In this case, the Stream is used at the same time it is computed. Let's briefly look at how foldLeft for a Stream is defined:

override final def foldLeft[B](z: B)(f: (B, A) => B): B = { 
  if (isEmpty) z 
  else tail.foldLeft(f(z, head))(f) 
}

If the Stream is empty, just return the accumulator. Otherwise, compute a new accumulator (f(z, head)) and then pass it and the function to the tail of the Stream.

Once f(z, head) has executed, though, there will be no remaining reference to the head. Or, in other words, nothing anywhere in the program will be pointing to the head of the Stream, and that means the garbage collector can collect it, thus freeing memory.

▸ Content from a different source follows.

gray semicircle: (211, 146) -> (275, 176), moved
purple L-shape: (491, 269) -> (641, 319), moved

The end result is that each element produced by the for-comprehension will exist just briefly, while you use it to compute the accumulator. And this is how you save keeping a copy of your whole data.

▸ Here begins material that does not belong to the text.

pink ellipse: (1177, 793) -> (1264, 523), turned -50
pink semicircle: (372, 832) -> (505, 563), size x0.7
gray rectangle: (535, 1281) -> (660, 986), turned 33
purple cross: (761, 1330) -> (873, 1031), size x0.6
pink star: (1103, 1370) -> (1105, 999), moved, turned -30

Finally, there is the question of why the third algorithm does not benefit from it. Well, the third algorithm does not use yield, so no copy of any data whatsoever is being made. In this case, using projection only adds an indirection layer.

Daniel
Interesting. I followed your advice and switched Lists to Streams, and there was no performance improvement. In fact, the imperative implementation doubled in the time required. However, the mutable implementations stopped running out of memory.
Jeff
Also, perhaps this is a noobish question, but how do the first two versions create lists of keys and values? Is this because the for() yield comprehension creates a new list? I'm unclear on how calling .projection() inside the for expression avoids this, too. Is this because the comprehension returns the same type of sequence that it was passed?
Jeff
I'll complement my answer, as this is too much to keep as a comment.
Daniel
Ok, I complemented my answer. The short of it is, "it was about memory, not performance", "yes, it's because of the for-comprehension", "yes, it's because for-comprehension returns the same type o sequence it was passed", though the last answer isn't really true. Each collection, or whatever is being passed to `for` as the first generator, may return anything it wants. It just so happens that `List` will return `List` and `Stream` will return `Stream`.
Daniel
That's great. Thanks very much.
Jeff
I guess my only remaining question would be why the imperative mutable implementation blows the doors off the foldLeft mutable implementation (when both use Lists instead of Streams).
Jeff
Here's a guess: the foldLeft implementation does reassignment in addition to adding key-value pairs to the map, whereas the imperative loop does not. Since it iterates over one million maps, this adds up and the difference becomes noticeable.
Jeff
`for (...) yield ...` returns something, whereas `for (...) ...` doesn't. My own guess is that having this value returned, and then passed to another function again is what makes the difference... considering that the computation in question is pretty trivial, compared to the work of slitting the List and HashMap in first place.